**WHAT YOU HAVE TO DO**
Return, exactly and in full, the lines of the records below starting at the one with "Karyawan yang menyukai" and ending at the one with "teknis, sehingga dapat", and no other lines.

**GIVEN INFORMATION**
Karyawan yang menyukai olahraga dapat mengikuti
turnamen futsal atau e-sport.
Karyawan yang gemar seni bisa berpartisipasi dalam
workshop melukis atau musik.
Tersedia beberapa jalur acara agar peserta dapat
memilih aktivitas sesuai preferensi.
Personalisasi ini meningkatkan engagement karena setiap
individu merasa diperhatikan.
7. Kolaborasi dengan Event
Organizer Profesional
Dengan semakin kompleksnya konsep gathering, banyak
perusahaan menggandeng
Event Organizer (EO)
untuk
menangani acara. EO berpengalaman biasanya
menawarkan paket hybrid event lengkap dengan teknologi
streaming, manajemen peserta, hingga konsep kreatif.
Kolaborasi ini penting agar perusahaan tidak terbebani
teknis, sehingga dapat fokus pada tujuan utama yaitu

--

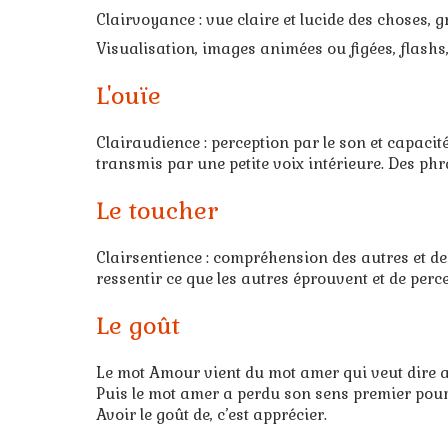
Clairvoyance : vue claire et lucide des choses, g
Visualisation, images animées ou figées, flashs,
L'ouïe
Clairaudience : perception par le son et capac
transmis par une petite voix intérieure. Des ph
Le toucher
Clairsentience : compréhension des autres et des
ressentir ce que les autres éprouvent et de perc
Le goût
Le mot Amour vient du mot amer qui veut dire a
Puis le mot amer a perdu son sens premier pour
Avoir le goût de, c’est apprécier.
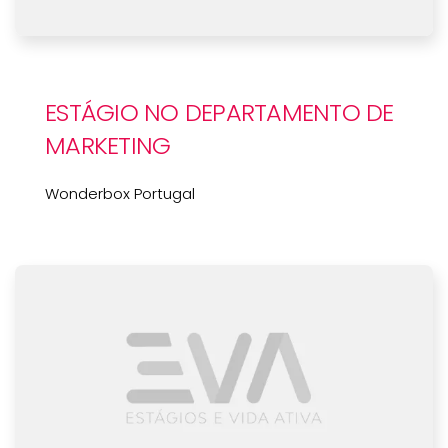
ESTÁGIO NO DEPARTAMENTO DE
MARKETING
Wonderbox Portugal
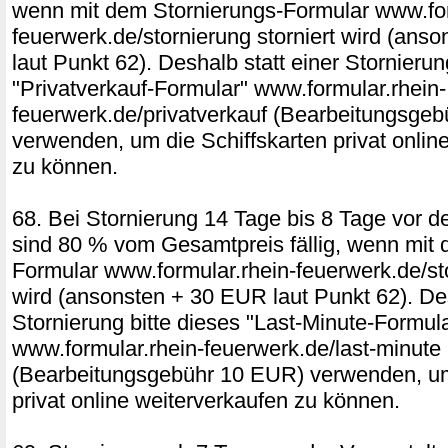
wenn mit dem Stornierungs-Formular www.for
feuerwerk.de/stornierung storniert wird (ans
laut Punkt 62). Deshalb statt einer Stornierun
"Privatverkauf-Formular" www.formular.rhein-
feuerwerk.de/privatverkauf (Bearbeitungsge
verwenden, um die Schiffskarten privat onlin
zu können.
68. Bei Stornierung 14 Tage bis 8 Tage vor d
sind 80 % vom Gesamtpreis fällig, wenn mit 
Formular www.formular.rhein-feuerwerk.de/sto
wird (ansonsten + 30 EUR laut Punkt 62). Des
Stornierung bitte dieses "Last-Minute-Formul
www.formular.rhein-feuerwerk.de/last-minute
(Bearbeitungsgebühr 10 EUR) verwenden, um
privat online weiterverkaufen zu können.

**YOUR SOLUTION**
Karyawan yang menyukai olahraga dapat mengikuti
turnamen futsal atau e-sport.
Karyawan yang gemar seni bisa berpartisipasi dalam
workshop melukis atau musik.
Tersedia beberapa jalur acara agar peserta dapat
memilih aktivitas sesuai preferensi.
Personalisasi ini meningkatkan engagement karena setiap
individu merasa diperhatikan.
7. Kolaborasi dengan Event
Organizer Profesional
Dengan semakin kompleksnya konsep gathering, banyak
perusahaan menggandeng
Event Organizer (EO)
untuk
menangani acara. EO berpengalaman biasanya
menawarkan paket hybrid event lengkap dengan teknologi
streaming, manajemen peserta, hingga konsep kreatif.
Kolaborasi ini penting agar perusahaan tidak terbebani
teknis, sehingga dapat fokus pada tujuan utama yaitu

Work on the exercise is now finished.